The girls, all bouffants and false eyelashes, are dressed in their groovy, happening psychedelic minis and the boys in their flower-power shirts. All very hip and right-on.
But there’s Henry in his wool three piece suit and tie. It takes the entire play for him to relax and change into something (slightly) more comfortable. Meanwhile Hodge looks about as bohemian as Margaret Thatcher.
Colin Falconer’s creative set replicates a rail station, with a movable waiting room doubling as a bar and the signal box used to house the band. The rest of it comprises of a couple of benches and a few railings which are ingeniously used throughout.
There’s not much space in Chichester’s Minerva Theatre but it hasn’t stopped director Christopher Luscombe staging a vibrant and witty musical that takes the audience on a whistle-stop journey from London to Paris, Milan, Istanbul and Asunción via train and ferry.
Pacey has it pegged as the grouchy, colourless and banal Henry, who gets hiccups when under stress, although he does admit brightly, over his mother’s coffin: “Funerals have always excited me. I’ve been looking forward to cremating her for days!”.
The reluctant traveller perks up a bit when offered a joint to smoke by a pregnant young hippy called Tooley (Haley Flaherty) who, astonishingly, then falls for the square even though he’s old enough to be her father.
Interestingly, Luscombe has chosen not to let anyone in the production actually smoke (herbal or otherwise) – and there are a lot of cigarettes bandied about – which looks rather odd (but a relief to those of us who cough and splutter when anyone does light up).
Both Pacey and Hodge make a fine stab at their songs though neither are powerful vocalists.
When we do get to finally meet Augusta’s kidnapped lover “Mr Visconti” he turns out to be a bit of a disappointment. “Good god!
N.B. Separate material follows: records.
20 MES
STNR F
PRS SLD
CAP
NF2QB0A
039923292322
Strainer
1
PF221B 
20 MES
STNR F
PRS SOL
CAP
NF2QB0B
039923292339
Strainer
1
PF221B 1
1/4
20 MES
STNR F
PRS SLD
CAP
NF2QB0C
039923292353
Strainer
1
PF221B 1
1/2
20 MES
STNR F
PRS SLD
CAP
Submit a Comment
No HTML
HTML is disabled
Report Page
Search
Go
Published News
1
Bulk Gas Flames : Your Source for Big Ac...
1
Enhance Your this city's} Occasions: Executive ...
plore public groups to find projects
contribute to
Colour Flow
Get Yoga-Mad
He’s short, fat and bald!” exclaims Henry. Yes, actor Jack Chissick is rather diminutive but he’s a lovely mover on the dance floor.
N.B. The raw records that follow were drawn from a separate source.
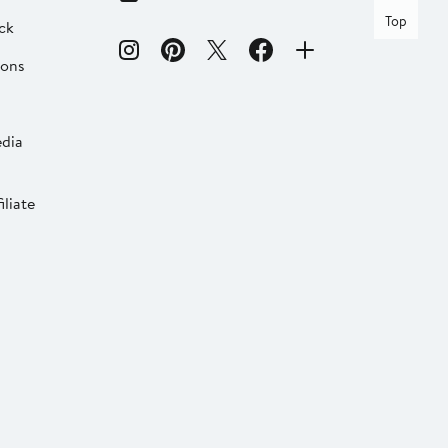
Top
ck
ions
dia
liate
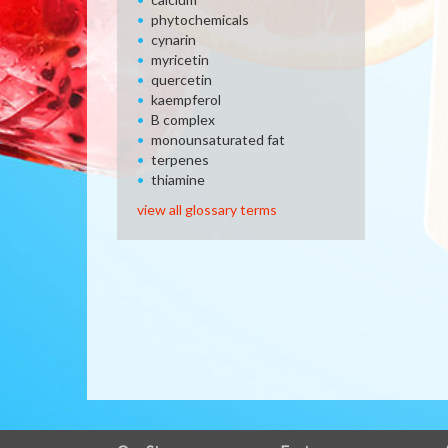
phytochemicals
cynarin
myricetin
quercetin
kaempferol
B complex
monounsaturated fat
terpenes
thiamine
view all glossary terms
The songs are jolly and charming though none really stand out. Drewe’s lyrics are comical. In the Act One finale, Used For The Very Last Time, a humiliated Henry rages at his aunt: “While You have flitted and flirted I have had rubber gloves inserted!” A painful reminder of his journey through customs.
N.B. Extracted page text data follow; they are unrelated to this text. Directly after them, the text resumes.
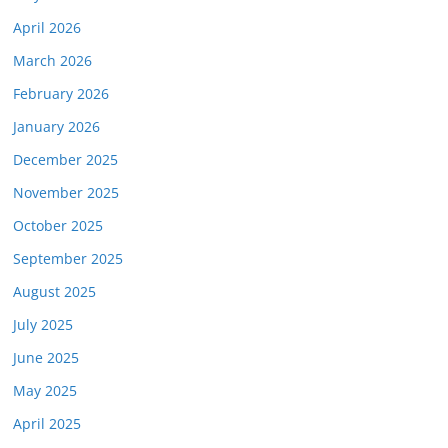
April 2026
March 2026
February 2026
January 2026
December 2025
November 2025
October 2025
September 2025
August 2025
July 2025
June 2025
May 2025
April 2025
Jig Jig sees the female dancers shake their booty in barely there minis while Hodge’s manipulative, cold, unemotional and deceitful Aunt Augusta amuses with Life’s Too Short (for long funerals).
Augusta wants to live a life full of magical memories, and there’s no doubt that Travels with My Aunt is memorably magical, but it’s a big ask to believe that Patricia Hodge’s Aunt was a former prostitute. Bohemian, as Graham Greene described the old dear, the immaculately attired Ms Hodge is not.
Travels with My Aunt runs in Chichester’s Minerva Theatre until June 4.
Travels with My Aunt
This new musical version of Graham Greene’s Travels with My Aunt, in Chichester’s Minerva Theatre, is charming, whimsical and stylish.